In this environment, two agents control rackets to bounce a ball over a net. If an agent hits the ball over the net, it receives a reward of +0.1. If an agent lets a ball hit the ground or hits the ball out of bounds, it receives a reward of -0.01. Thus, the goal of each agent is to keep the ball in play.

The observation space consists of 8 variables corresponding to the position and velocity of the ball and racket. Each agent receives its own, local observation. Two continuous actions are available, corresponding to movement toward (or away from) the net, and jumping.

Solve the Environments

The task is episodic, and in order to solve the environment, your agents must get an average score of +0.5 (over 100 consecutive episodes, after taking the maximum over both agents).

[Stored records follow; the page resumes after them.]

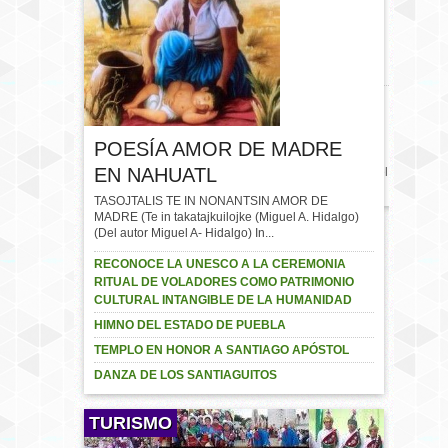
CARTEL DE LUCHA LIBRE
– DOMINGO 23 DE JULIO
BAILE DE FERIA
YAONÁHUAC 2017
#Yaonáhuac #Puebla
POESÍA AMOR DE MADRE
#México
EN NAHUATL
#FeriaYaonahuac2017 Cartel
de feria…
TASOJTALIS TE IN NONANTSIN AMOR DE
MADRE (Te in takatajkuilojke (Miguel A. Hidalgo)
(Del autor Miguel A- Hidalgo) In...
RECONOCE LA UNESCO A LA CEREMONIA
RITUAL DE VOLADORES COMO PATRIMONIO
CULTURAL INTANGIBLE DE LA HUMANIDAD
HIMNO DEL ESTADO DE PUEBLA
TEMPLO EN HONOR A SANTIAGO APÓSTOL
DANZA DE LOS SANTIAGUITOS
TURISMO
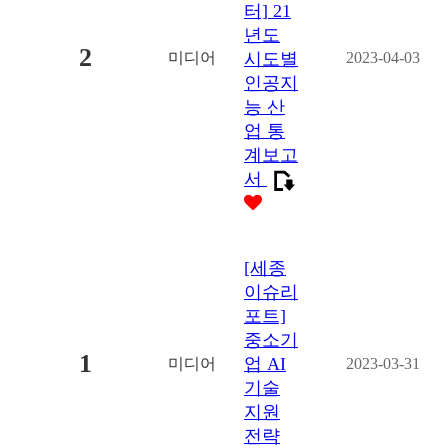
터] 21
년도
2
미디어
시도별
2023-04-03
인공지
능 산
업 통
계보고
서
[세종
이슈리
포트]
중소기
1
업 AI
미디어
2023-03-31
기술
지원
전략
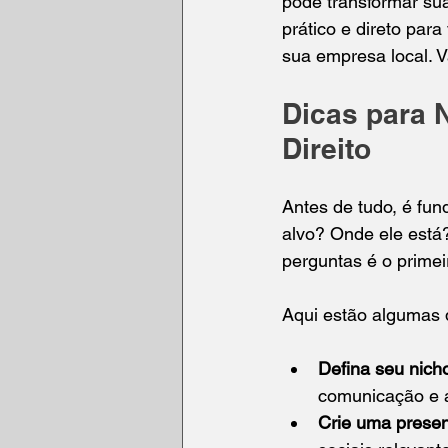
pode transformar sua
prático e direto para
sua empresa local. 
Dicas para 
Direito
Antes de tudo, é fun
alvo? Onde ele está
perguntas é o primei
Aqui estão algumas 
Defina seu nich
comunicação e 
Crie uma presen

Specifically,

  • After each episode, we add up the rewards that each agent received (without discounting), to get a score for each agent. This yields 2 (potentially different) scores. We then take the maximum of these 2 scores.
  • This yields a single score for each episode.

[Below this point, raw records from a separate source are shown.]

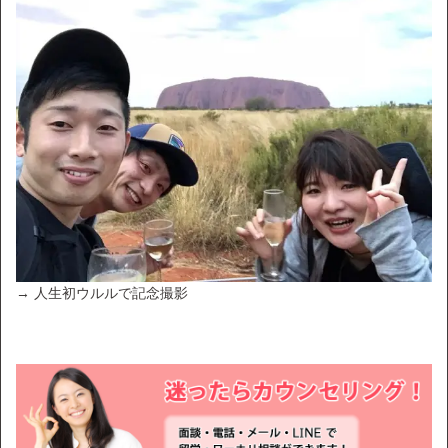
→ 人生初ウルルで記念撮影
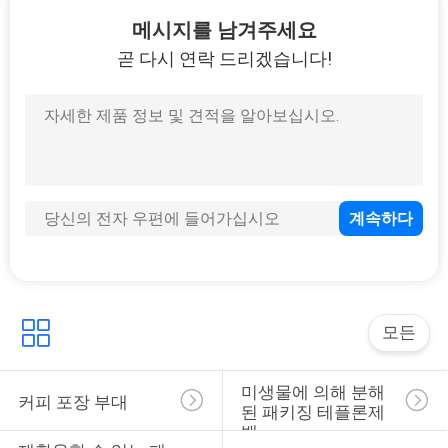
6
메시지를 남겨주세요
아이들 저항하는 지
곧 다시 연락 드리겠습니다!
퍼 백
26
옆 삼각천 부대
모든
미생물에 의해 분해
커피 포장 부대
된 패키징 테플론제 
백
58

The environment is considered solved, when the average (over 100 episodes) of those scores is at least +0.5.

Getting Started

Follow the instructions below to explore the environment on your own machine!

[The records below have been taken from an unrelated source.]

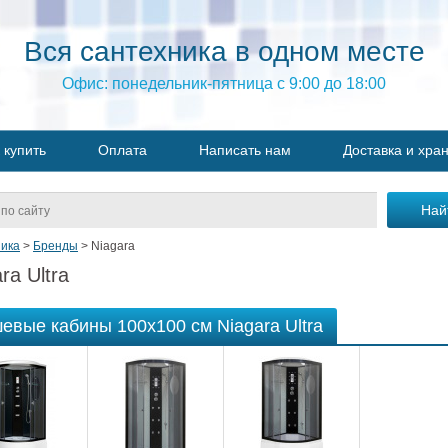
Вся сантехника в одном месте
Офис: понедельник-пятница с 9:00 до 18:00
 купить
Оплата
Написать нам
Доставка и хра
ика
>
Бренды
>
Niagara
ra Ultra
евые кабины 100х100 см Niagara Ultra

Step 1: Activate the Environment

If you haven't already, please follow the instructions in the DRLND GitHub repository to set up your Python environment. These instructions can be found in README.md at the root of the repository. By following these instructions, you will install PyTorch, the ML-Agents toolkit, and a few more Python packages required to complete the project.

Step 2: Download the Unity Environment

For this project, you will not need to install Unity - you can download it from one of the links below. You need only select the environment that matches your operating system:

Then, place the file in the p3_collab-compet/ folder in the DRLND GitHub repository, and unzip (or decompress) the file.

Instructions

Follow the instructions in Tennis.ipynb to get started with training your own agent! you will see how to train a pair of agents to play tennis.
After finishing your agent training, you can check a score by plotting average scores over episodes. It will tell you how many epsiodes in your model are needed to get +0.5 average score. you can also save model weights and load it later.